Design a spatial UI primitive that makes AR panels feel like first-class objects in space — easy to grab, easy to move, and extensible enough to carry the system functions that flat UI in AR would need over time.

The design rationale

Before jumping to a solution, I needed to map the problem space. Which objects in AR actually need a move affordance?

Not everything behaves the same way. 3D non-interactive objects — models, props — already afford movement naturally. The real-world analogy is direct: any object of reasonable size and weight can just be grabbed and moved. In AR, the same logic applies. Grab the body, communicate the state change through cursor shape or a subtle highlight. No wrapper needed.

2D non-interactive content works the same way. An image, a static display — the whole surface is available as a grab handle.

But 2D interactive content breaks this model. A web page, a UI panel, a system dialog — the whole surface is occupied by controls. Grabbing the body means competing with the content's own interactions.

AR object types matrix — 2D interactive screens were the primary design focus

So the question became: how do I keep the same fundamental gesture — grab the object and move it — but relocate the grab surface so it doesn't conflict with the content inside? Mixing world-space manipulation with content interaction on the same surface would require the input system to reliably distinguish intent — and hand tracking at the time wasn't there yet. Separating the two was both a usability decision and a pragmatic one.

The answer was the frame. Use the border around the content as the affordance zone. Wide enough to target reliably. Visually distinct from the inside. And familiar — users already understood window frames from desktop.
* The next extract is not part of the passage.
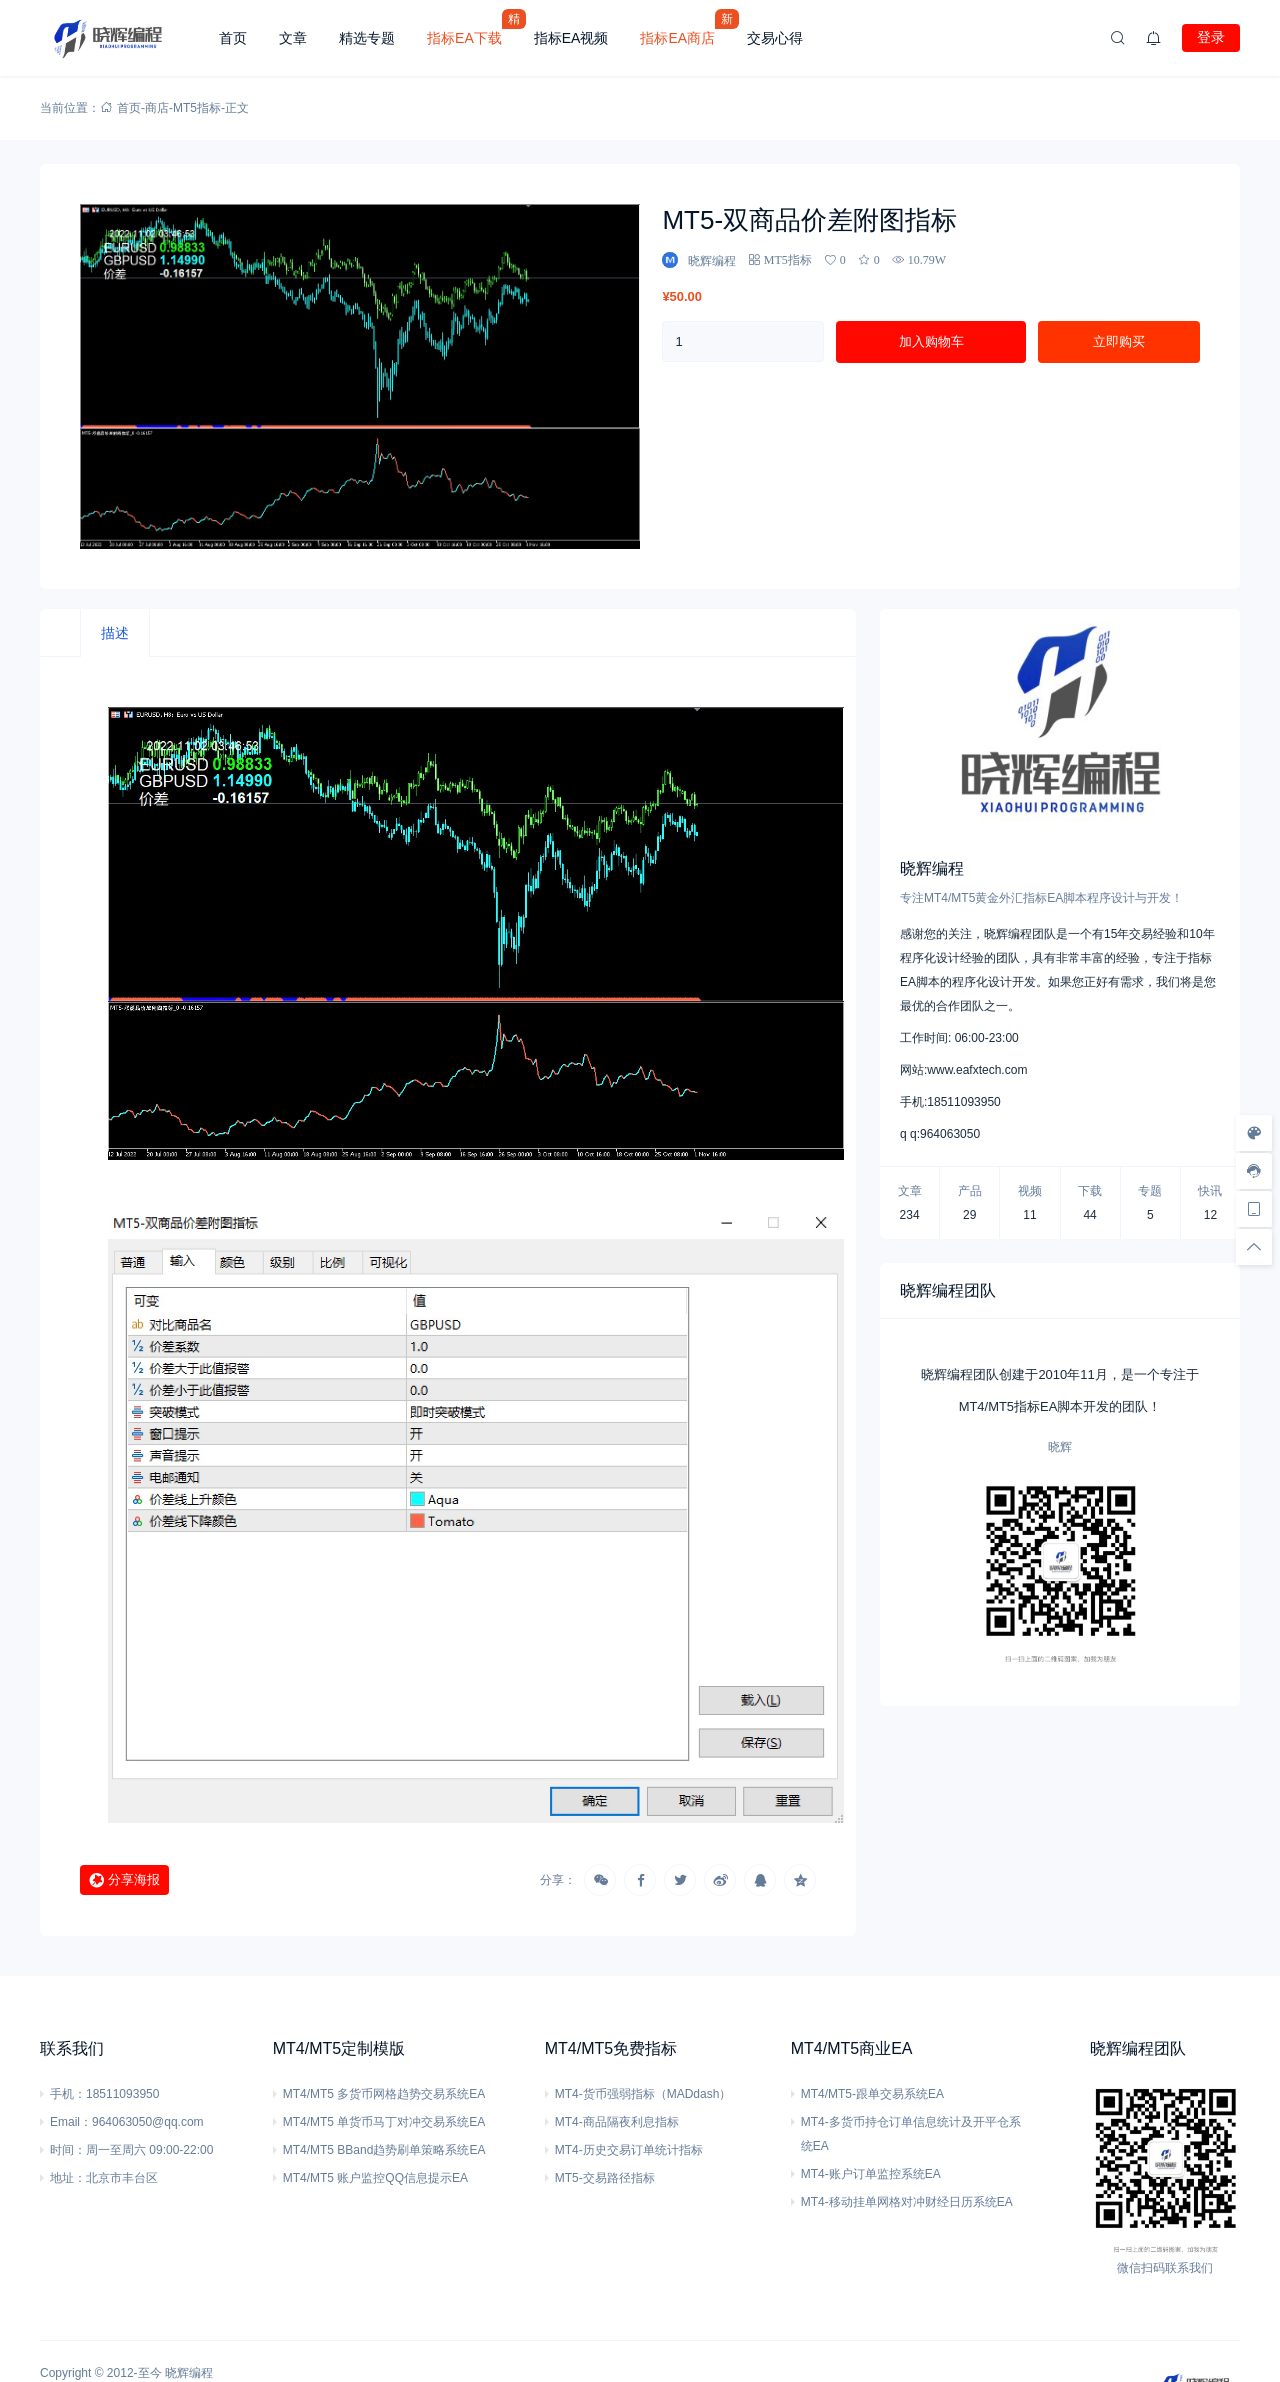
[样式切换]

The learning curve was minimal because the concept wasn't new, just applied to a new context.

That also opened a question: if the affordance had its own dedicated zone, what else could live there?

The process

My process started in Figma — not to produce deliverables, but to think visually. Sketching the frame, exploring what the affordances should communicate, working out where system functions would live.

Then I wrote a scenario — a storyboard of interactions I needed my prototype to show: hovering, grabbing, scaling, triggering system buttons. Since this was before agentic tools existed, animation was my fastest path to validation — no Figma prototype could communicate what the interaction felt like in 3D space. I recorded myself acting all of this out, tracked the footage, brought it into Blender and After Effects, built the UI assets in 3D, animated the full interaction model, and comped everything together.

I presented the prototype along with the rationale directly to Evan Spiegel and received sign-off to proceed to real-time prototyping in Lens Studio.

Process timeline: Figma → Video → Tracking → Blender → After Effects
The design

The Container is a frame that wraps around content and makes it a moveable object in AR space. It works in close coordination with the system cursor — the frame and cursor communicate together to make the user's intent legible at every moment.

When the cursor enters the frame, it changes to a move icon — grab here, move the Container. Target any corner and scale handles appear for resizing. System functions — close and anchor switching — occupy dedicated areas on the frame, always accessible without interfering with the content inside. Move the cursor past the frame into the content area, and it transitions to a standard interactive cursor. Two zones, visually and behaviorally distinct — you always know which mode you're in.

Affordance size

The frame margins were deliberately generous — large enough to make targeting forgiving, tuned to balance grabbability against visual footprint. As hand tracking improved over time, the defaults were refined accordingly.

System function space

The frame created real estate for the functions that spatial UI needed: close, world-to-body anchor switching, and scale. These live on the frame itself, contextually, without cluttering the content inside.

Configurability

The Container is a configurable system, not a fixed component. Border size can be adjusted dynamically — tied to distance from the camera, so panels feel more grabbable as they move further away. Developers can toggle scaling, movement, and billboarding on or off. By default, when a user moves a Container it billboards on the Y axis, keeping content legible wherever it lands. System controls — close and anchor switch — can each be disabled. Frame visibility can be always on, or reveal itself on hover.

Schematic recreation · Character rig: Rain by Blender Studio, modified (reposed, animated, lit) · CC BY 4.0

Outcome

The Container was built internally first, refined through iterative testing, and shipped publicly in the Spectacles Interaction Kit. Neil Cline engineered the full real-time implementation. Every moveable panel on Spectacles is a Container. On a system level, two are always present — Lens Explorer and System Settings. Developers can instantiate multiple Containers within a single experience.

The visual design has evolved as Snap OS has grown. The interaction design has not changed. That stability is the thing I'm most proud of — a spatial UI primitive that became part of Snap OS and has stayed right.

Lens Studio screen recording · © Snap Inc.